**Required action:** A single number is the answer here: the count of lines in the data below that include the word "Cyno".

**Dataset records:**
------------

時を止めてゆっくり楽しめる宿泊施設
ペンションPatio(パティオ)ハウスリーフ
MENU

------------

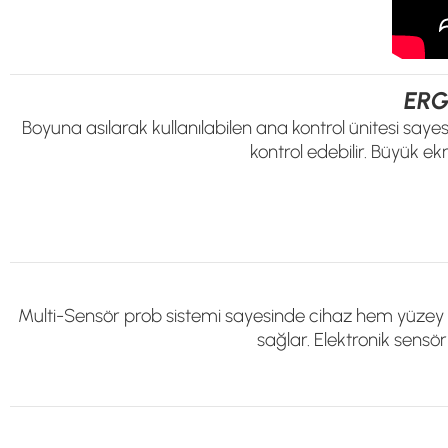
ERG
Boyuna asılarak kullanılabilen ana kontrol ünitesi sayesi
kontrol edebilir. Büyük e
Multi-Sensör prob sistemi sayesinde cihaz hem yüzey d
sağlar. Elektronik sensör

------------

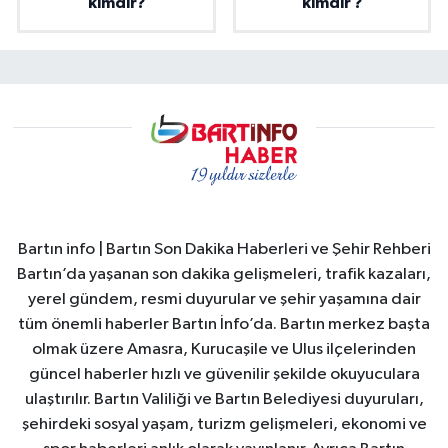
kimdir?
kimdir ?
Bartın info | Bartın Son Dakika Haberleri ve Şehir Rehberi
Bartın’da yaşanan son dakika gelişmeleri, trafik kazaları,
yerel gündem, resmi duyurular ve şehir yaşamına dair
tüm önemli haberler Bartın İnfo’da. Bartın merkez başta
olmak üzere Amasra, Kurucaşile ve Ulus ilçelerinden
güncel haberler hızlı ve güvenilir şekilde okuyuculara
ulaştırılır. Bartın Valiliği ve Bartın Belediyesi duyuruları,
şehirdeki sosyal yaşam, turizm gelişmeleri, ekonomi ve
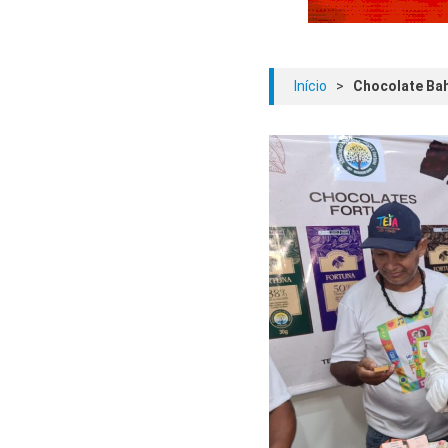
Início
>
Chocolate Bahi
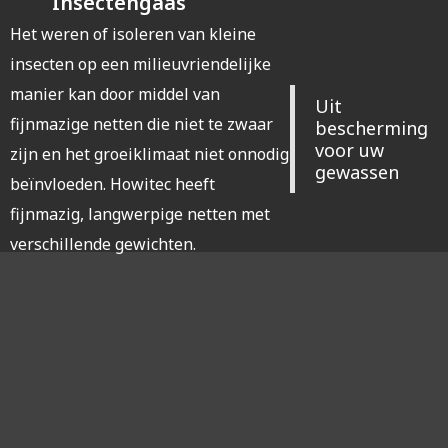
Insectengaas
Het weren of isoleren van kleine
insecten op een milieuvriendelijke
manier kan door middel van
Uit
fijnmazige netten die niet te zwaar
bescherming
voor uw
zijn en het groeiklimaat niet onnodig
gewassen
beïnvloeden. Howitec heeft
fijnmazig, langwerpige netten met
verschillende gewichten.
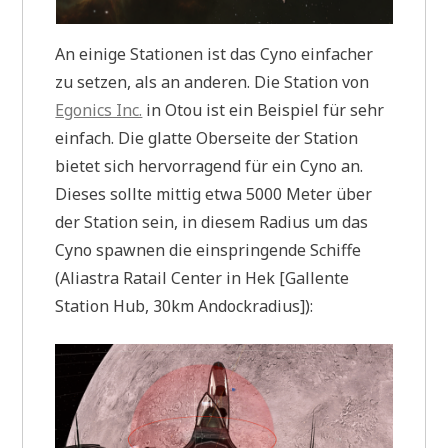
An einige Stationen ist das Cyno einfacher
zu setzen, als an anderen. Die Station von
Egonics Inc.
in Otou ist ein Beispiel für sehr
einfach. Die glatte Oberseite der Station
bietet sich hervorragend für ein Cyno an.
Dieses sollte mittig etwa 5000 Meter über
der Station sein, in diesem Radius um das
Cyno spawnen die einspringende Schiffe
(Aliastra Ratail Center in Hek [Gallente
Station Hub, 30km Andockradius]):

------------

**Exercise output:** 3